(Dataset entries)
────────

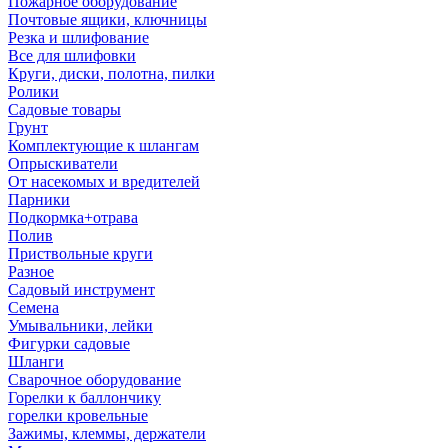
Пожарное оборудование
Почтовые ящики, ключницы
Резка и шлифование
Все для шлифовки
Круги, диски, полотна, пилки
Ролики
Садовые товары
Грунт
Комплектующие к шлангам
Опрыскиватели
От насекомых и вредителей
Парники
Подкормка+отрава
Полив
Приствольные круги
Разное
Садовый инструмент
Семена
Умывальники, лейки
Фигурки садовые
Шланги
Сварочное оборудование
Горелки к баллончику
горелки кровельные
Зажимы, клеммы, держатели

────────

EXERCISE -> Leaving out any images, restate every record word for word.

PROBLEM SOLUTION ->
Пожарное оборудование
Почтовые ящики, ключницы
Резка и шлифование
Все для шлифовки
Круги, диски, полотна, пилки
Ролики
Садовые товары
Грунт
Комплектующие к шлангам
Опрыскиватели
От насекомых и вредителей
Парники
Подкормка+отрава
Полив
Приствольные круги
Разное
Садовый инструмент
Семена
Умывальники, лейки
Фигурки садовые
Шланги
Сварочное оборудование
Горелки к баллончику
горелки кровельные
Зажимы, клеммы, держатели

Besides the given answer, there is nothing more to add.